One of the health policy experts who is optimistic about the transformative potential of CO-OPs is Mila Kofman, former insurance commissioner in Maine who is now a research professor and project director at Georgetown University’s Health Policy Institute.

“With seed money from the federal government, along with the subsidies moderate-income and middle class individuals and families will receive if they buy coverage through the exchanges, the CO-OPs could be significant game-changers, especially in states where the whole market is dominated by a single company.”

Kofman speaks from experience. The individual and small group marketplace in Maine was dominated by for-profit Anthem Blue Cross (a subsidiary of WellPoint) until the state selected nonprofit Harvard Pilgrim Health Care to provide coverage options for small businesses, individuals and self-employed residents through a public-private partnership called DirigoChoice — a precursor to the state exchanges — a few years ago. In 2004, Anthem had a 91 percent share of the individual market and a 68 percent share of the small business market. Five years later, Anthem’s share had dropped to 49 percent in both the individual and small business markets because of competition from Harvard Pilgrim.

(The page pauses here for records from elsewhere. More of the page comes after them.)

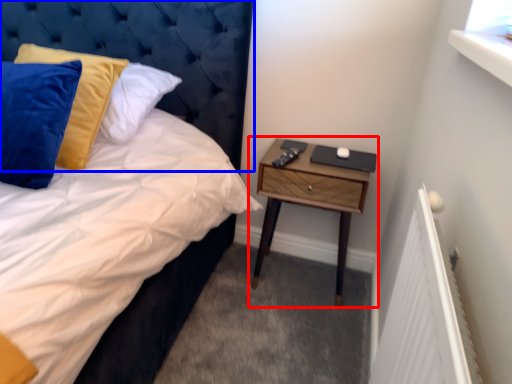 Question: Which object appears closest to the camera in this image, nightstand (highlighted by a red box) or headboard (highlighted by a blue box)?

Choices:
 (A) nightstand
 (B) headboard

Answer: (B) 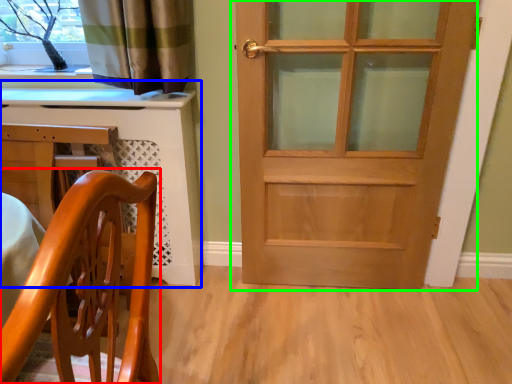 Question: Which object is positioned closest to chair (highlighted by a red box)? Select from computer desk (highlighted by a blue box) and door (highlighted by a green box).

Choices:
 (A) computer desk
 (B) door

Answer: (A) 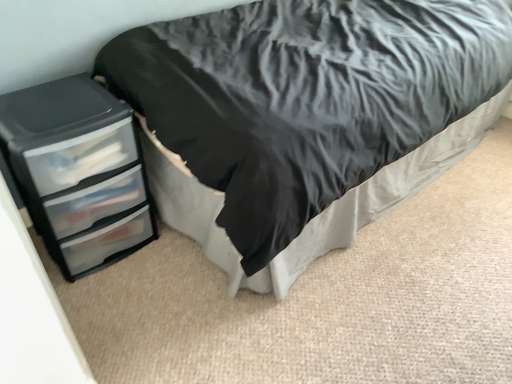 Question: Is black matte bed at left oriented towards black plastic chest of drawers at left?

Choices:
 (A) no
 (B) yes

Answer: (B)

Question: Is black matte bed at left bigger than black plastic chest of drawers at left?

Choices:
 (A) no
 (B) yes

Answer: (B)

Question: Considering the relative sizes of black matte bed at left and black plastic chest of drawers at left in the image provided, is black matte bed at left shorter than black plastic chest of drawers at left?

Choices:
 (A) yes
 (B) no

Answer: (B)

Question: Is black matte bed at left touching black plastic chest of drawers at left?

Choices:
 (A) yes
 (B) no

Answer: (B)

Question: Is black matte bed at left located outside black plastic chest of drawers at left?

Choices:
 (A) no
 (B) yes

Answer: (B)

Question: Considering the relative sizes of black matte bed at left and black plastic chest of drawers at left in the image provided, is black matte bed at left wider than black plastic chest of drawers at left?

Choices:
 (A) no
 (B) yes

Answer: (B)

Question: Does black plastic chest of drawers at left appear on the right side of black matte bed at left?

Choices:
 (A) no
 (B) yes

Answer: (A)

Question: From the image's perspective, is black plastic chest of drawers at left beneath black matte bed at left?

Choices:
 (A) no
 (B) yes

Answer: (B)

Question: Can you confirm if black plastic chest of drawers at left is bigger than black matte bed at left?

Choices:
 (A) no
 (B) yes

Answer: (A)

Question: From a real-world perspective, is black plastic chest of drawers at left physically above black matte bed at left?

Choices:
 (A) no
 (B) yes

Answer: (A)

Question: Is black plastic chest of drawers at left in contact with black matte bed at left?

Choices:
 (A) yes
 (B) no

Answer: (B)

Question: Is black matte bed at left completely or partially inside black plastic chest of drawers at left?

Choices:
 (A) yes
 (B) no

Answer: (B)

Question: From their relative heights in the image, would you say black plastic chest of drawers at left is taller or shorter than black matte bed at left?

Choices:
 (A) tall
 (B) short

Answer: (B) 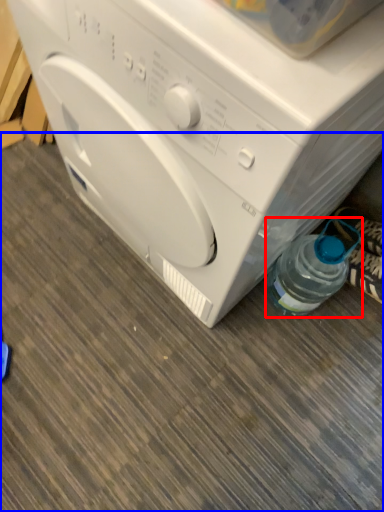 Question: Which of the following is the closest to the observer, bottle (highlighted by a red box) or surface (highlighted by a blue box)?

Choices:
 (A) bottle
 (B) surface

Answer: (B) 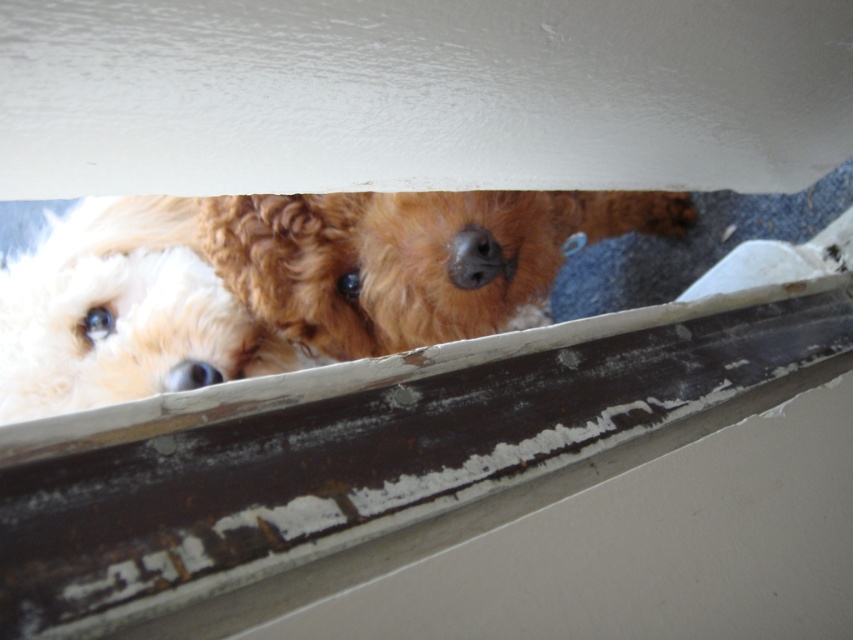 Is rusty metal window sill at lower center above white fluffy dog at left?

No.

Can you confirm if rusty metal window sill at lower center is shorter than white fluffy dog at left?

Indeed, rusty metal window sill at lower center has a lesser height compared to white fluffy dog at left.

The height and width of the screenshot is (640, 853). I want to click on rusty metal window sill at lower center, so click(369, 458).

The width and height of the screenshot is (853, 640). What are the coordinates of `rusty metal window sill at lower center` in the screenshot? It's located at (369, 458).

Does rusty metal window sill at lower center have a larger size compared to curly golden fur at center?

No, rusty metal window sill at lower center is not bigger than curly golden fur at center.

Between rusty metal window sill at lower center and curly golden fur at center, which one appears on the right side from the viewer's perspective?

rusty metal window sill at lower center is more to the right.

You are a GUI agent. You are given a task and a screenshot of the screen. Output one action in this format:
    pyautogui.click(x=<x>, y=<y>)
    Task: Click on the rusty metal window sill at lower center
    Image resolution: width=853 pixels, height=640 pixels.
    Given the screenshot: What is the action you would take?
    pyautogui.click(x=369, y=458)

Who is more forward, (523, 228) or (25, 381)?

Point (523, 228) is in front.

Can you confirm if curly golden fur at center is taller than white fluffy dog at left?

In fact, curly golden fur at center may be shorter than white fluffy dog at left.

Does point (495, 205) lie behind point (212, 300)?

No, (495, 205) is in front of (212, 300).

What are the coordinates of `curly golden fur at center` in the screenshot? It's located at (405, 257). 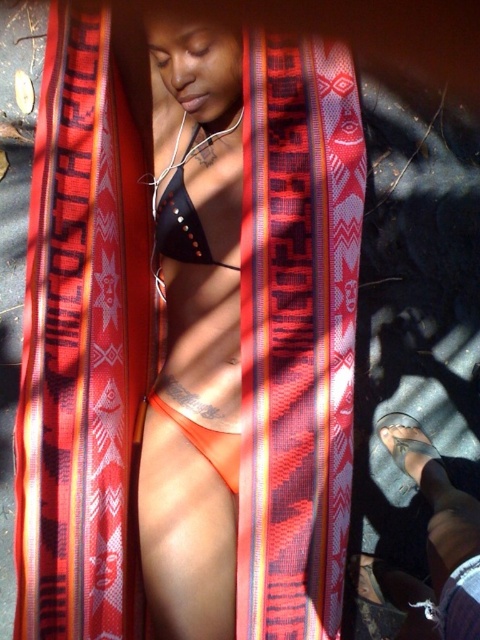 You are a photographer trying to capture the perfect shot of the orange fabric bikini bottom at center and the black studded bikini top at center. Which one should you focus on first if you want to follow the natural left to right reading direction?

The black studded bikini top at center should be focused on first because it is positioned to the left of the orange fabric bikini bottom at center, following the natural left to right reading direction.

You are a fashion designer trying to create a cohesive outfit. You have a black studded bikini top at center and an orange matte bikini at center. Given their positions, can you place them side by side without overlapping?

The black studded bikini top at center and orange matte bikini at center are 17.46 inches apart, so yes, they can be placed side by side without overlapping as there is sufficient space between them.

You are a swimwear designer trying to create a cohesive look for a new collection. You have two orange bikini pieces in front of you, the orange fabric bikini bottom at center and the orange matte bikini at center. Which one has a larger size?

The orange fabric bikini bottom at center is bigger than the orange matte bikini at center, so the orange fabric bikini bottom at center has a larger size. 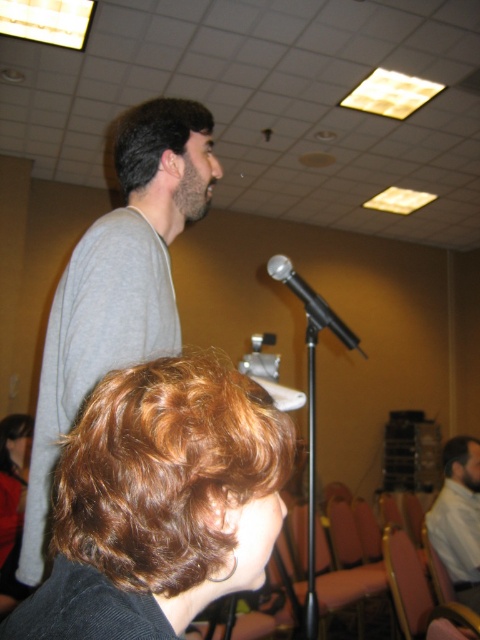 Identify the location of gray matte sweater at upper left. The height and width of the screenshot is (640, 480). (118, 285).

Is point (140, 317) behind point (475, 500)?

No, (140, 317) is in front of (475, 500).

Identify the location of gray matte sweater at upper left. (118, 285).

Is point (472, 548) in front of point (193, 112)?

No, (472, 548) is behind (193, 112).

What do you see at coordinates (458, 518) in the screenshot? The width and height of the screenshot is (480, 640). I see `light blue shirt at center` at bounding box center [458, 518].

Is point (458, 509) in front of point (180, 125)?

No.

I want to click on light blue shirt at center, so click(458, 518).

Which is behind, point (173, 589) or point (201, 115)?

The point (201, 115) is more distant.

Does brown curly hair at lower left have a lesser width compared to dark brown hair at upper left?

In fact, brown curly hair at lower left might be wider than dark brown hair at upper left.

Between point (191, 508) and point (184, 104), which one is positioned in front?

Positioned in front is point (191, 508).

The height and width of the screenshot is (640, 480). I want to click on brown curly hair at lower left, so click(x=167, y=472). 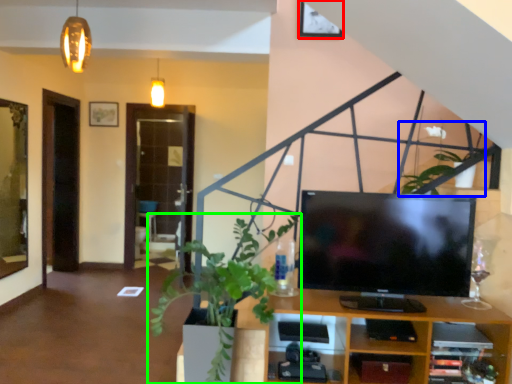 Question: Considering the real-world distances, which object is farthest from picture frame (highlighted by a red box)? plant (highlighted by a blue box) or houseplant (highlighted by a green box)?

Choices:
 (A) plant
 (B) houseplant

Answer: (B) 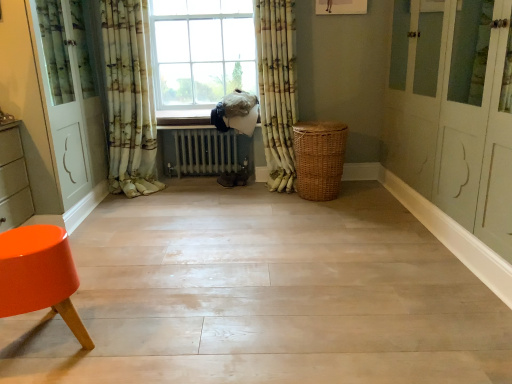 You are a GUI agent. You are given a task and a screenshot of the screen. Output one action in this format:
    pyautogui.click(x=<x>, y=<y>)
    Task: Click on the woven brown basket at center
    The image size is (512, 384).
    Given the screenshot: What is the action you would take?
    pyautogui.click(x=319, y=159)

This screenshot has width=512, height=384. What do you see at coordinates (319, 159) in the screenshot?
I see `woven brown basket at center` at bounding box center [319, 159].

“Nothing else changed,” said Kofman. “It was this private-public partnership that enabled Harvard Pilgrim to come in and open the market to more competition. And when you open the market up to competition, other companies can grow, too, which is what happened in Maine.”

Kofman said she believes there is great potential depending on how the CO-OPs are organized. She likes what she has seen so far. At least three of the 12 organizations receiving grants so far will grow out of community health centers that have a focus on providing primary care. Some others are affiliated with Medicaid managed care organizations that also have an emphasis on prevention and primary care.

“Their philosophy is very different from what most of us are used to,” she said.

It is this different philosophy that could transform the U.S. health care system, especially if the nonprofit CO-OPs — which, blessedly, will not have to devote a lot of premium revenue to satisfy Wall Street investors — live up to their potential.